SUPPLIED MATERIAL below:

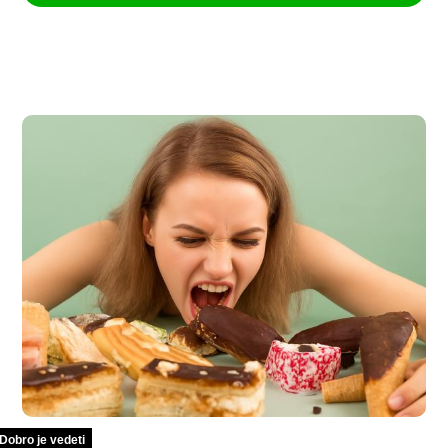
Dobro je vedeti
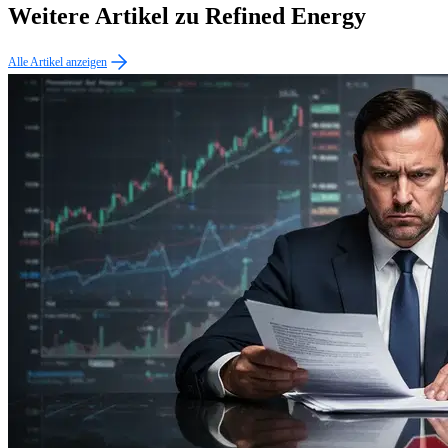
Weitere Artikel zu Refined Energy
Alle Artikel anzeigen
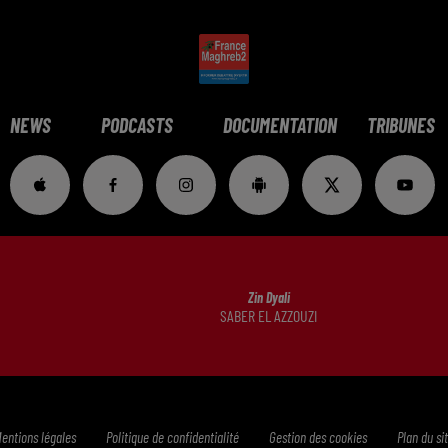
NEWS
PODCASTS
DOCUMENTATION
TRIBUNES
Zin Dyali
SABER EL AZZOUZI
entions légales
Politique de confidentialité
Gestion des cookies
Plan du si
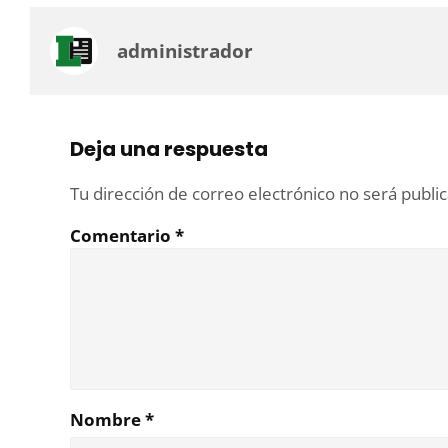
administrador
Deja una respuesta
Tu dirección de correo electrónico no será publi
Comentario
*
Nombre
*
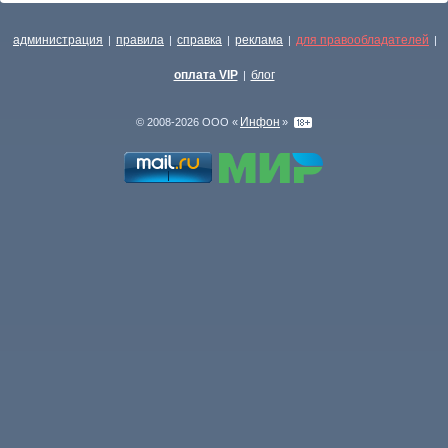
администрация
правила
справка
реклама
для правообладателей
|
|
|
|
|
оплата VIP
блог
|
Инфон
© 2008-2026 ООО «
»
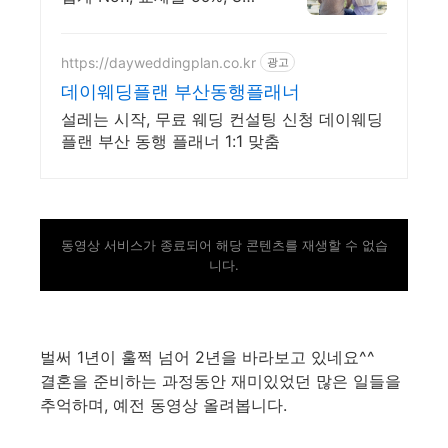
중 1명 지인소개
https://dayweddingplan.co.kr
광고
데이웨딩플랜 부산동행플래너
설레는 시작, 무료 웨딩 컨설팅 신청 데이웨딩
플랜 부산 동행 플래너 1:1 맞춤
동영상 서비스가 종료되어 해당 콘텐츠를 재생할 수 없습
니다.
벌써 1년이 훌쩍 넘어 2년을 바라보고 있네요^^
결혼을 준비하는 과정동안 재미있었던 많은 일들을
추억하며, 예전 동영상 올려봅니다.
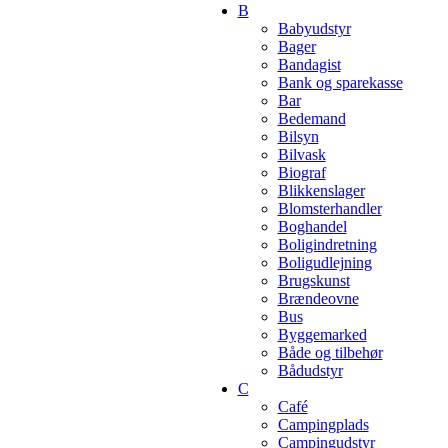
B
Babyudstyr
Bager
Bandagist
Bank og sparekasse
Bar
Bedemand
Bilsyn
Bilvask
Biograf
Blikkenslager
Blomsterhandler
Boghandel
Boligindretning
Boligudlejning
Brugskunst
Brændeovne
Bus
Byggemarked
Både og tilbehør
Bådudstyr
C
Café
Campingplads
Campingudstyr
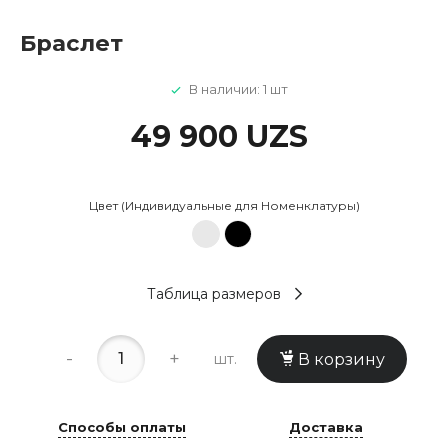
Браслет
В наличии: 1 шт
49 900 UZS
Цвет (Индивидуальные для Номенклатуры)
Таблица размеров
-
+
шт.
В корзину
Способы оплаты
Доставка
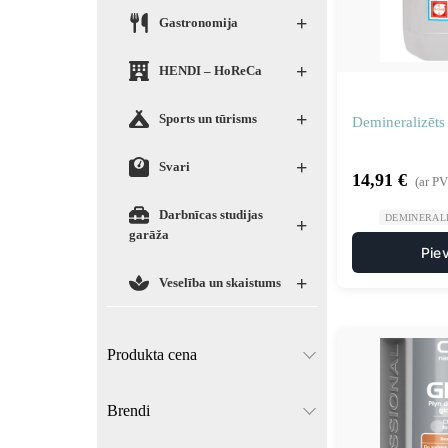
+
Gastronomija
+
HENDI – HoReCa
+
Sports un tūrisms
Demineralizēts 
+
Svari
14,91
€
(ar P
Darbnīcas studijas
DEMINERAL
+
garāža
Pie
+
Veselība un skaistums
Produkta cena
Brendi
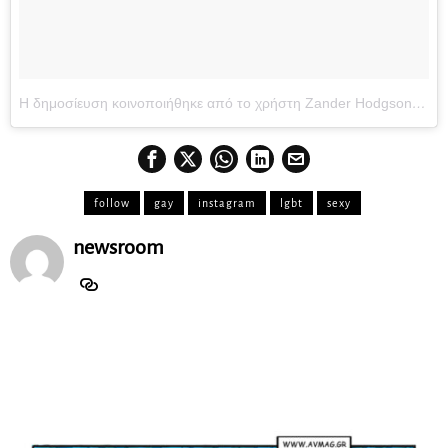
Η δημοσίευση κοινοποιήθηκε από το χρήστη Zander Hodgson (@zanderhodgson)
follow
gay
instagram
lgbt
sexy
newsroom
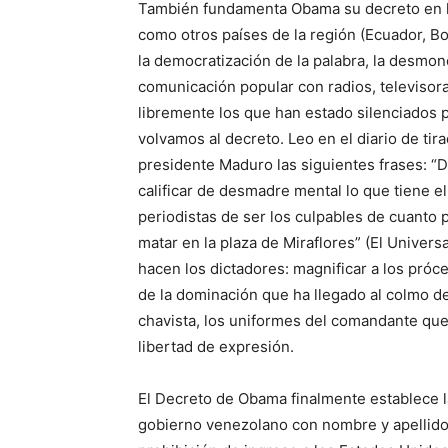
También fundamenta Obama su decreto en los
como otros países de la región (Ecuador, B
la democratización de la palabra, la desmono
comunicación popular con radios, televiso
libremente los que han estado silenciados p
volvamos al decreto. Leo en el diario de ti
presidente Maduro las siguientes frases: “D
calificar de desmadre mental lo que tiene e
periodistas de ser los culpables de cuanto 
matar en la plaza de Miraflores” (El Universa
hacen los dictadores: magnificar a los próce
de la dominación que ha llegado al colmo de
chavista, los uniformes del comandante que
libertad de expresión.
El Decreto de Obama finalmente establece l
gobierno venezolano con nombre y apellido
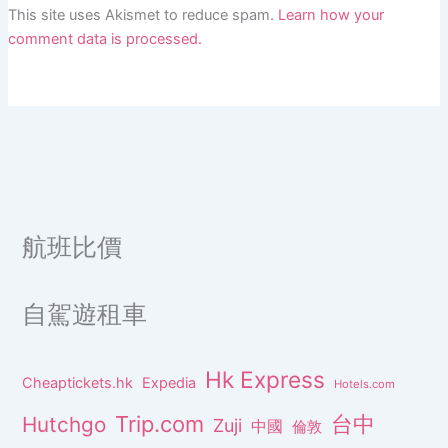
This site uses Akismet to reduce spam.
Learn how your
comment data is processed.
航班比價
自駕遊租車
Hk Express
Cheaptickets.hk
Expedia
Hotels.com
Trip.com
台中
Hutchgo
Zuji
中國
倫敦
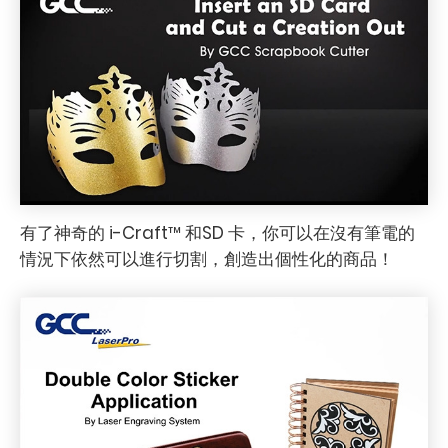
有了神奇的 i-Craft™ 和SD 卡，你可以在沒有筆電的
情況下依然可以進行切割，創造出個性化的商品！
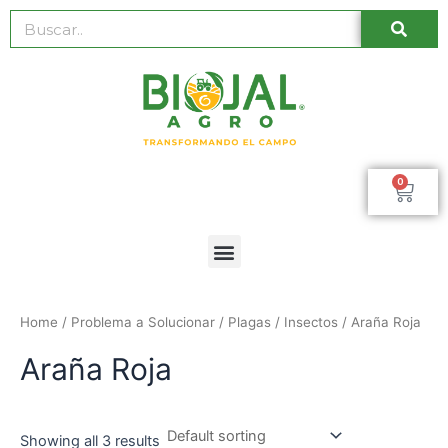
Ir
Busc
Buscar
al
contenido
0
Car
Menú
Home
/ Problema a Solucionar /
Plagas
/
Insectos
/ Araña Roja
Araña Roja
Showing all 3 results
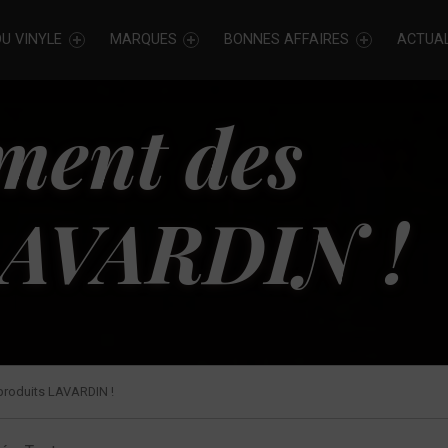
U VINYLE
MARQUES
BONNES AFFAIRES
ACTUAL
ment des
LAVARDIN !
roduits LAVARDIN !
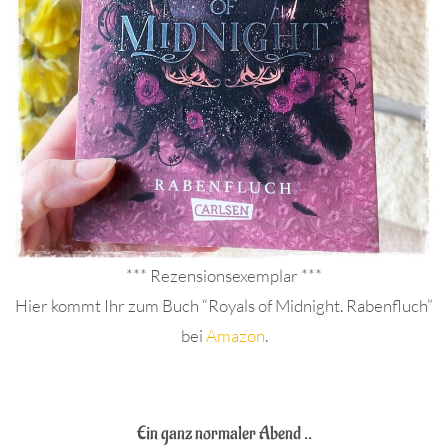
*** Rezensionsexemplar ***
Hier kommt Ihr zum Buch “Royals of Midnight. Rabenfluch”
bei
Amazon
.
.
Ein ganz normaler Abend ..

End of SUPPLIED MATERIAL.

THE TASK: Omit each image and transcribe the remaining records word for word.

TASK SOLUTION:
Dobro je vedeti
Weitere Artikel zu Refined Energy
Alle Artikel anzeigen
NEWS
PODCASTS
DOCUMENTATION
TRIBUNES
Zin Dyali
SABER EL AZZOUZI
entions légales
Politique de confidentialité
Gestion des cookies
Plan du si
administrador
Deja una respuesta
Tu dirección de correo electrónico no será publi
Comentario
*
Nombre
*
администрация
правила
справка
реклама
для правообладателей
|
|
|
|
|
оплата VIP
блог
|
Инфон
© 2008-2026 ООО «
»
중 1명 지인소개
https://dayweddingplan.co.kr
광고
데이웨딩플랜 부산동행플래너
설레는 시작, 무료 웨딩 컨설팅 신청 데이웨딩
플랜 부산 동행 플래너 1:1 맞춤
동영상 서비스가 종료되어 해당 콘텐츠를 재생할 수 없습
니다.
벌써 1년이 훌쩍 넘어 2년을 바라보고 있네요^^
결혼을 준비하는 과정동안 재미있었던 많은 일들을
추억하며, 예전 동영상 올려봅니다.
B
Babyudstyr
Bager
Bandagist
Bank og sparekasse
Bar
Bedemand
Bilsyn
Bilvask
Biograf
Blikkenslager
Blomsterhandler
Boghandel
Boligindretning
Boligudlejning
Brugskunst
Brændeovne
Bus
Byggemarked
Både og tilbehør
Bådudstyr
C
Café
Campingplads
Campingudstyr
Браслет
В наличии: 1 шт
49 900 UZS
Цвет (Индивидуальные для Номенклатуры)
Таблица размеров
-
+
шт.
В корзину
Способы оплаты
Доставка
+
Gastronomija
+
HENDI – HoReCa
+
Sports un tūrisms
Demineralizēts 
+
Svari
14,91
€
(ar P
Darbnīcas studijas
DEMINERAL
+
garāža
Pie
+
Veselība un skaistums
Produkta cena
Brendi
Η δημοσίευση κοινοποιήθηκε από το χρήστη Zander Hodgson (@zanderhodgson)
follow
gay
instagram
lgbt
sexy
newsroom
También fundamenta Obama su decreto en los
como otros países de la región (Ecuador, B
la democratización de la palabra, la desmono
comunicación popular con radios, televiso
libremente los que han estado silenciados p
volvamos al decreto. Leo en el diario de ti
presidente Maduro las siguientes frases: “D
calificar de desmadre mental lo que tiene e
periodistas de ser los culpables de cuanto 
matar en la plaza de Miraflores” (El Universa
hacen los dictadores: magnificar a los próce
de la dominación que ha llegado al colmo de
chavista, los uniformes del comandante que
libertad de expresión.
El Decreto de Obama finalmente establece l
gobierno venezolano con nombre y apellido
This site uses Akismet to reduce spam.
Learn how your
comment data is processed.
航班比價
自駕遊租車
Hk Express
Cheaptickets.hk
Expedia
Hotels.com
Trip.com
台中
Hutchgo
Zuji
中國
倫敦
有了神奇的 i-Craft™ 和SD 卡，你可以在沒有筆電的
情況下依然可以進行切割，創造出個性化的商品！
Ir
Busc
Buscar
al
contenido
0
Car
Menú
Home
/ Problema a Solucionar /
Plagas
/
Insectos
/ Araña Roja
Araña Roja
Showing all 3 results
U VINYLE
MARQUES
BONNES AFFAIRES
ACTUAL
ment des
LAVARDIN !
roduits LAVARDIN !
*** Rezensionsexemplar ***
Hier kommt Ihr zum Buch “Royals of Midnight. Rabenfluch”
bei
Amazon
.
.
Ein ganz normaler Abend ..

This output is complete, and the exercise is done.